Abstract

Undirected graphical models are widely used in statistics, physics, and machine vision. However, Bayesian parameter estimation for undirected models is extremely challenging, since evaluation of the posterior typically involves the calculation of an intractable normalizing constant. This problem has received much attention, but very little of this has focused on the important practical case where the data consist of noisy or incomplete observations of the underlying hidden structure. This article specifically addresses this problem, comparing two alternate methodologies. In the first of these approaches, particle Markov chain Monte Carlo (Andrieu, Doucet, and Holenstein) is used to efficiently explore the parameter space, combined with the exchange algorithm (Murray, Ghahramani, and MacKay) for avoiding the calculation of the intractable normalizing constant (a proof showing that this combination targets the correct distribution is given in Appendix A available in the online supplementary materials).
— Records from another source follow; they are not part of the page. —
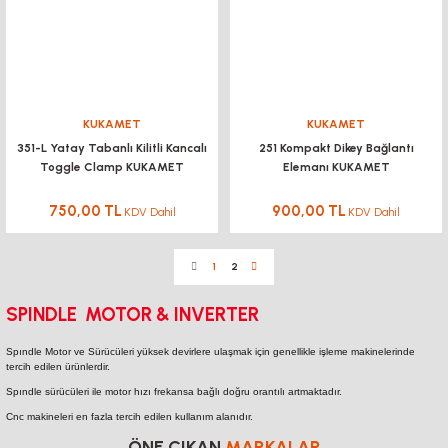
KUKAMET
KUKAMET
351-L Yatay Tabanlı Kilitli Kancalı
251 Kompakt Dikey Bağlantı
Toggle Clamp KUKAMET
Elemanı KUKAMET
750,00 TL
900,00 TL
KDV Dahil
KDV Dahil
1
2
SPINDLE MOTOR & INVERTER
Spındle Motor ve Sürücüleri yüksek devirlere ulaşmak için genellikle işleme makinelerinde
tercih edilen ürünlerdir.
Spındle sürücüleri ile motor hızı frekansa bağlı doğru orantılı artmaktadır.
Cnc makineleri en fazla tercih edilen kullanım alanıdır.
ÖNE ÇIKAN
MARKALAR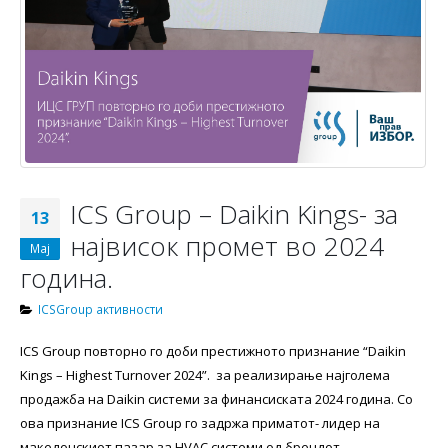
ICS Group – Daikin Kings- за
13
највисок промет во 2024
Мај
годинa.
ICSGroup активности
ICS Group повторно го доби престижното признание “Daikin
Kings – Highest Turnover 2024”. за реализирање најголема
продажба на Daikin системи за финансиската 2024 година. Со
ова признание ICS Group го задржа приматот- лидер на
македонскиот пазар за HVAC системи од брендот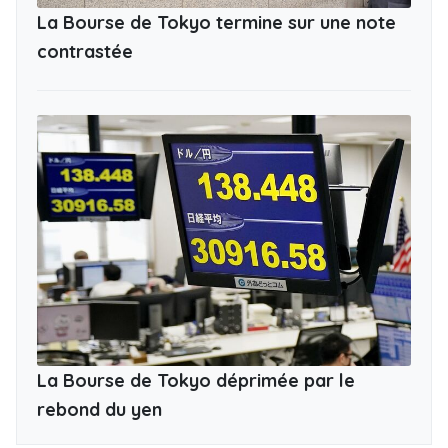
La Bourse de Tokyo termine sur une note
contrastée
La Bourse de Tokyo déprimée par le
rebond du yen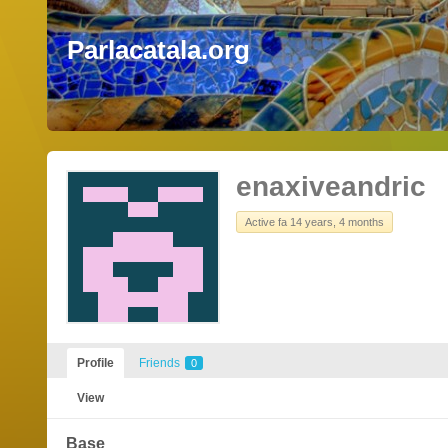
Parlacatala.org
enaxiveandric
Active fa 14 years, 4 months
Profile
Friends
0
View
Base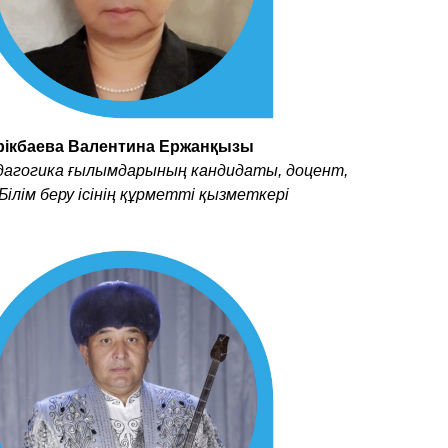
рікбаева Валентина Ержанқызы
дагогика ғылымдарының кандидаты, доцент,
Білім беру ісінің құрметті қызметкері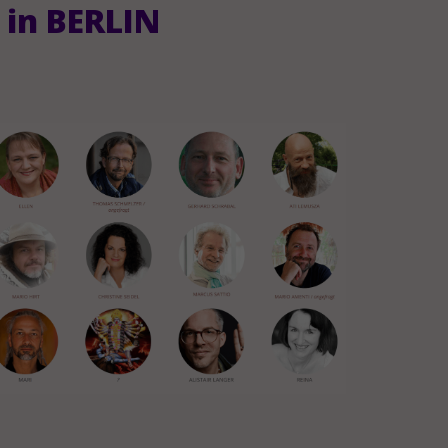
in BERLIN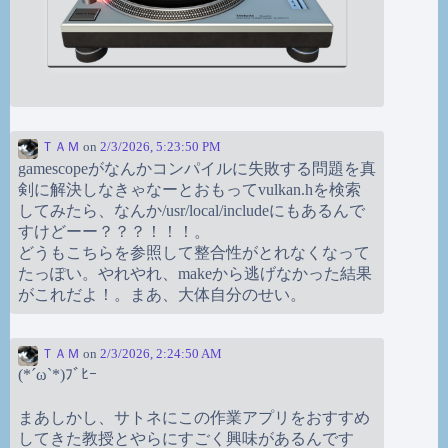
ＴＡＭ
on
2/3/2026, 5:23:50 PM
gamescopeがなんかコンパイルに失敗する問題を真
剣に解決しなきゃなーとおもってvulkan.hを検索
してみたら、なんか/usr/local/includeにもあるんで
すけどーー？？？！！！。
どうもこちらを参照して整合性がとれなくなって
たっぽい。やれやれ、makeから逃げなかった結果
がこれだよ！。まあ、大体自分のせい。
ＴＡＭ
on
2/3/2026, 2:24:50 AM
(*´ω`*)ﾌﾞﾋｰ
まあしかし、サトネにこの作業アプリをおすすめ
してきた教授とやらにすごく興味があるんです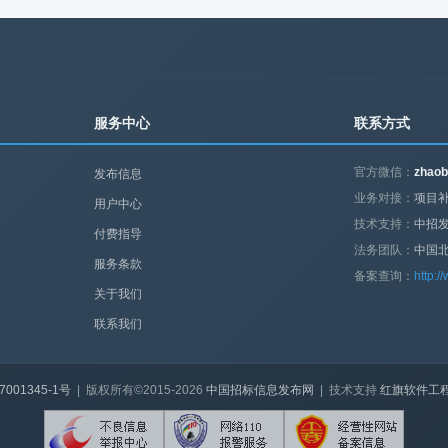
服务中心
联系方式
官方微信：
zhaob
发布信息
业务对接：
项目补
用户中心
技术支持：
中招
付费指导
法务团队：
中国
服务条款
备案查询：
http:/
关于我们
联系我们
7001345-1号
| 版权所有©2015-2026
中国招标信息发布网
| 技术支持
红旗软件工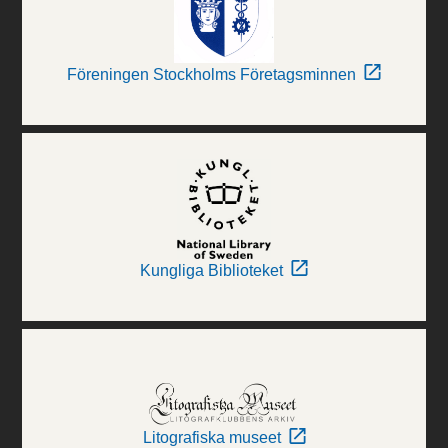
Föreningen Stockholms Företagsminnen
Kungliga Biblioteket
Litografiska museet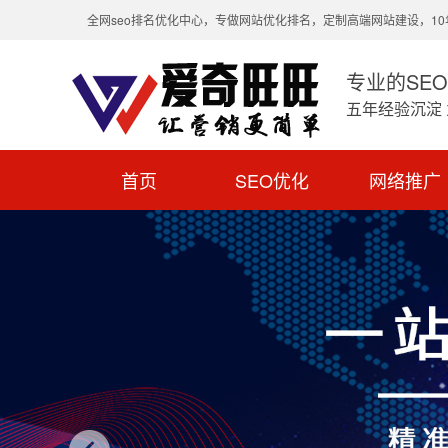
全网seo排名优化中心，专做网站优化排名，定制高端网站建设，1
专业的SE
五年经验沉淀
首页
SEO优化
网络推广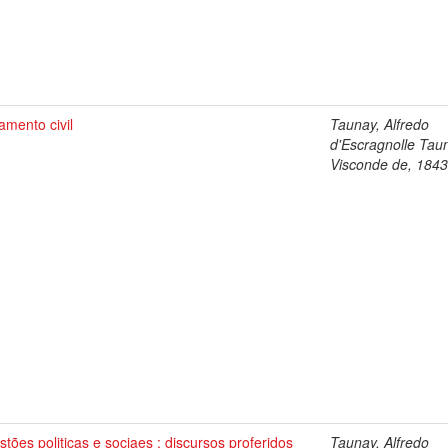
mento civil
Taunay, Alfredo
d'Escragnolle Tau
Visconde de, 184
tões politicas e sociaes : discursos proferidos
Taunay, Alfredo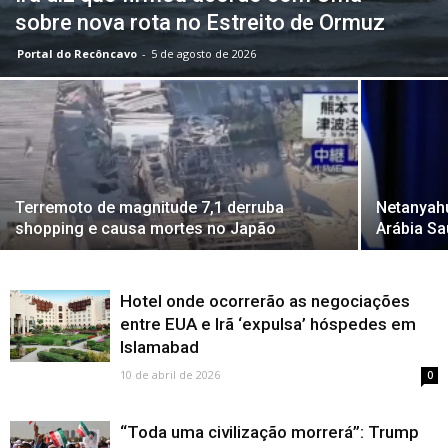
sobre nova rota no Estreito de Ormuz
Portal do Recôncavo
-
5 de agosto de 2026
Terremoto de magnitude 7,1 derruba
Netanyahu
shopping e causa mortes no Japão
Arábia Sa
Hotel onde ocorrerão as negociações
entre EUA e Irã ‘expulsa’ hóspedes em
Islamabad
10 de abril de 2026
0
“Toda uma civilização morrerá”: Trump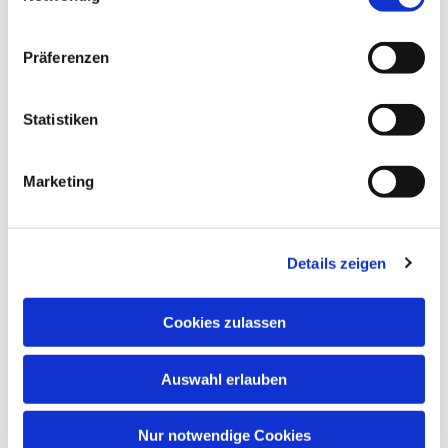
Präferenzen
Statistiken
Marketing
Details zeigen
Cookies zulassen
Auswahl erlauben
Nur notwendige Cookies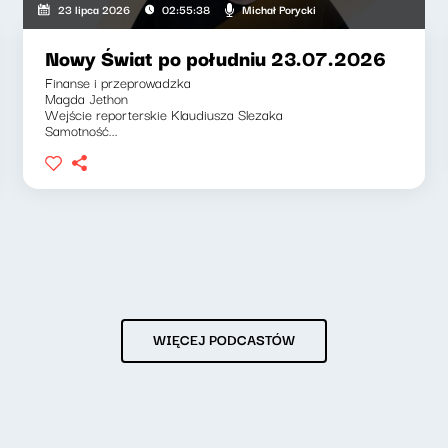
Michał Porycki
23 lipca 2026
02:55:38
Nowy Świat po południu 23.07.2026
Finanse i przeprowadzka
Magda Jethon
Wejście reporterskie Klaudiusza Slezaka
Samotność...
WIĘCEJ PODCASTÓW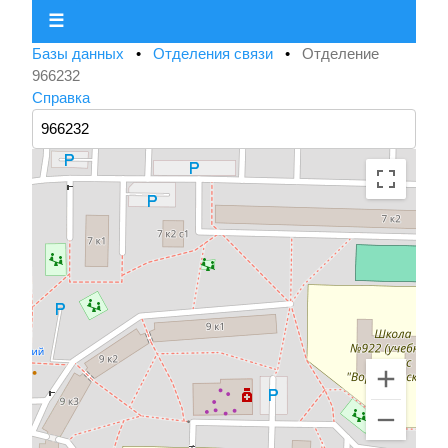
☰
Базы данных
•
Отделения связи
•
Отделение
966232
Справка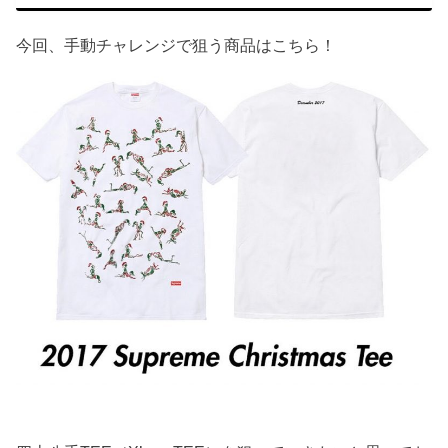
今回、手動チャレンジで狙う商品はこちら！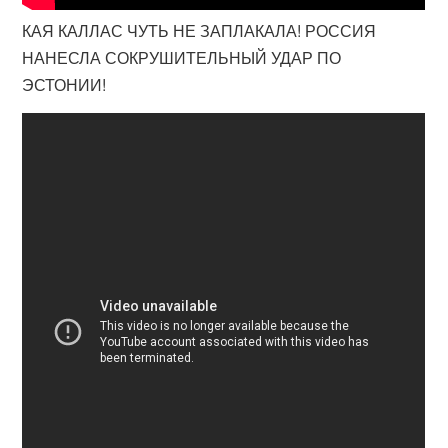
КАЯ КАЛЛАС ЧУТЬ НЕ ЗАПЛАКАЛА! РОССИЯ
НАНЕСЛА СОКРУШИТЕЛЬНЫЙ УДАР ПО
ЭСТОНИИ!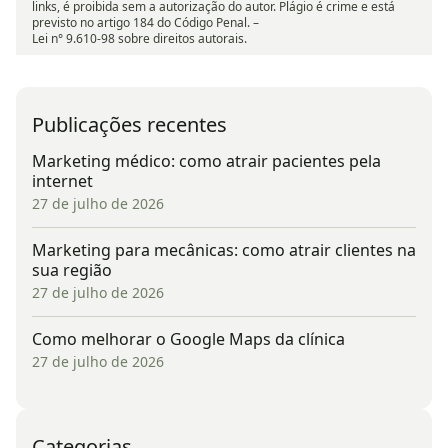
links, é proibida sem a autorização do autor. Plágio é crime e está
previsto no artigo 184 do Código Penal. –
Lei n° 9.610-98 sobre direitos autorais.
Publicações recentes
Marketing médico: como atrair pacientes pela
internet
27 de julho de 2026
Marketing para mecânicas: como atrair clientes na
sua região
27 de julho de 2026
Como melhorar o Google Maps da clínica
27 de julho de 2026
Categorias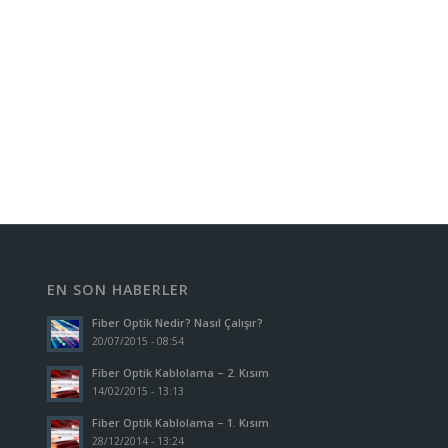
EN SON HABERLER
Fiber Optik Nedir? Nasıl Çalışır?
20/07/2015 - 08:54
Fiber Optik Kablolama – 2. Kısım
14/02/2015 - 13:13
Fiber Optik Kablolama – 1. Kısım
28/12/2014 - 13:24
This approach is compared with approximate Bayesian computation (Pritchard et al.). Applications to estimating the parameters of Ising models and exponential random graphs from noisy data are presented. Each algorithm used in the article targets an approximation to the true posterior due to the use of Markov chain Monte Carlo method (MCMC) to simulate from the latent graphical model, in lieu of being able to do this exactly, in general. Appendix B (online supplementary materials) also describes the nature of the resulting approximation. Supplementary materials for this article are available online.